I have been looking at bilthamber for some products I can use, can anybody recommend any products they have used in the past doesnt have ot be from the site above. 

I know I will need to do the following 

1 - De-grease - Surfex
2- Treat the rust - Deox C Gel / Sand/Wirewheel
3- Primer , electrox or Etchweld primer not sure which one
4- some top coat satin paint for that oem look. VHT / Hammerite 

If anyone could recommend steps they've taken /products used that would be great!


----------



## c87reed (Dec 9, 2015)

Primer wise I think as you say maybe an etch primer, or even something like ZG90 Galvanising spray which can be used as a primer.

Once you've finished and it's assembled, I've give the whole thing a dusting over with Dynax UC as that'll protect your fasteners and new finish against stone chips, salt etc.


----------



## Qasim (Feb 25, 2017)

Thanks, I'll check out Dynax UC


----------



## enc (Jan 25, 2006)

Bilt hamber are Fantastic products and great customer service. 

I've just recently Worked with their hydrate 80 and 2 part epoxy paint. Great stuff.


----------



## enc (Jan 25, 2006)

Also, for rust removal prior to hydrate 80 I've had great results from the abracs twist knot drill attachment from tool station dirt cheap, very aggressive and long lasting.


----------



## Qasim (Feb 25, 2017)

enc said:


> Also, for rust removal prior to hydrate 80 I've had great results from the abracs twist knot drill attachment from tool station dirt cheap, very aggressive and long lasting.


Would I need to use hydrate 80 if so what stage, I've just bought a sander which takes a 50mm disc's wondering if there are any types of disc's that take off paint

I've got a wire wheel attachment on my grinder which should do the job also!


----------



## Shug (Jul 13, 2007)

Don't use hydrate 80 on suspension. Clean up and remove all rust. Coat of electrox then epoxy mastic if you want to stick with bilt hamber.


----------



## Qasim (Feb 25, 2017)

Shug said:


> Don't use hydrate 80 on suspension. Clean up and remove all rust. Coat of electrox then epoxy mastic if you want to stick with bilt hamber.
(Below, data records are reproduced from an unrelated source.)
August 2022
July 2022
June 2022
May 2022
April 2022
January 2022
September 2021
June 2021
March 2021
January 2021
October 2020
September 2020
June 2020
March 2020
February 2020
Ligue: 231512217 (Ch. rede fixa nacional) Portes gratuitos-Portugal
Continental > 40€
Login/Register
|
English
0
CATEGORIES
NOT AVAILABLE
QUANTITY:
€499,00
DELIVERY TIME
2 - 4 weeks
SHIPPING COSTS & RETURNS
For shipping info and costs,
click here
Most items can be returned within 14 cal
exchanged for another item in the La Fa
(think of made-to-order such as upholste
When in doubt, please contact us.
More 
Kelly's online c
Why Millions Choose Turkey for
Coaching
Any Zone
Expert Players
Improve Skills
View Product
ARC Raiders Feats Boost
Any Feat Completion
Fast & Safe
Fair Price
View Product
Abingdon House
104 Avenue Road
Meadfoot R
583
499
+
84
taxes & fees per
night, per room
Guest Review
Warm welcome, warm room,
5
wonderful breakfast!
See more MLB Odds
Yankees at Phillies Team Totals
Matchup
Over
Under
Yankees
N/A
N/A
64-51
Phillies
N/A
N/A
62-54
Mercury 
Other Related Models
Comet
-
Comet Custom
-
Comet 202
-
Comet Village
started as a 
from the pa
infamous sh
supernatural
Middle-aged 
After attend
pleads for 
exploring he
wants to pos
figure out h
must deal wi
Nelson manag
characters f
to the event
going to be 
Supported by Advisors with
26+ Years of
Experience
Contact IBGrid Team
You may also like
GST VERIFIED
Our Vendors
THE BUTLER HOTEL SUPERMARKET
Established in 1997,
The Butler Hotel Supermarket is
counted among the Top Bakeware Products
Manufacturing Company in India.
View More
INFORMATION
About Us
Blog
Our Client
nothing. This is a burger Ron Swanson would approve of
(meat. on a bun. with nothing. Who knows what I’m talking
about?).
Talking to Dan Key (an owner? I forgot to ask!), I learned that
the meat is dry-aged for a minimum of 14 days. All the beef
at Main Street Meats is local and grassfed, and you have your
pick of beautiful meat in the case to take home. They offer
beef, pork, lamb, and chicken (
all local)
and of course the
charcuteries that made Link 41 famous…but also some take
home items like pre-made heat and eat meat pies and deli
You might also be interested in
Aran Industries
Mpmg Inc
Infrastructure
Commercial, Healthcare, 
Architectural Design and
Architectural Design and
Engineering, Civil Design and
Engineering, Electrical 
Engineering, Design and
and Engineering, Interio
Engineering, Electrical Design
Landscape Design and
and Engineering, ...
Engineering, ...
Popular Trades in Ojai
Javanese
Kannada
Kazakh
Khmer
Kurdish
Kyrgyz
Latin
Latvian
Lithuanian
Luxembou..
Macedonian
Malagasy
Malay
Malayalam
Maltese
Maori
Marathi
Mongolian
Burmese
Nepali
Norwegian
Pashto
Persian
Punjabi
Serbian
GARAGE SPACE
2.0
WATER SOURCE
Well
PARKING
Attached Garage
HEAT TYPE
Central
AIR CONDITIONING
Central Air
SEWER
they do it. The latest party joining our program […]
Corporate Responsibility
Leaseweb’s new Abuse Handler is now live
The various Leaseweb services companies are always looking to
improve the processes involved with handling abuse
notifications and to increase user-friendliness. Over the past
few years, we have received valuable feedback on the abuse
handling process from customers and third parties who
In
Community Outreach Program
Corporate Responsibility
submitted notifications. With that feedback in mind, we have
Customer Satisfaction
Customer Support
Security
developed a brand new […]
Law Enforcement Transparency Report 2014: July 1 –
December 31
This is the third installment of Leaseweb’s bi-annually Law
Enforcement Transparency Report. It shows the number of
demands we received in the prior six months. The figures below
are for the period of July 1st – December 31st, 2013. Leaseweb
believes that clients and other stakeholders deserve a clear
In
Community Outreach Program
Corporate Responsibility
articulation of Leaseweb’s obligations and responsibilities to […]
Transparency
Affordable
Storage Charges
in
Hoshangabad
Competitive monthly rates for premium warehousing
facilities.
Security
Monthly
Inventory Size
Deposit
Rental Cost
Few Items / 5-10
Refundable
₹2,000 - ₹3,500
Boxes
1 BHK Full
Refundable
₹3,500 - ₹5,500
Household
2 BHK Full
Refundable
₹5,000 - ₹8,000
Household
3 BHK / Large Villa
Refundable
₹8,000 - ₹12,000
Awesome, would you advise any other way or other products?


----------



## AndyN01 (Feb 16, 2016)

The Bilt Hamber products are great.

If you fancy a look at something else maybe this:

http://aquasteel.co.uk/

Good luck.

Andy.


----------



## Qasim (Feb 25, 2017)

Hello All

I thought I would share some progress

what are your thoughts its ready for paint

My first time painting , am thinking elctrox on the bare metal followed by a top coat of either POR-15 , Frost chassis black, Eastwood chassis black? would I need coats of anything else?

Would you guys have any other recommendations on products or application?

Cheers!


----------



## bluechimp (Dec 21, 2017)

Have a look a DC240s’ thread on his TT, you will see some impressive results and how he does it. The finish is incredible.


----------



## Qasim (Feb 25, 2017)

bluechimp said:


> Have a look a DC240s' thread on his TT, you will see some impressive results and how he does it. The finish is incredible.


Have you got a link?, I can't seem to find the thread!


----------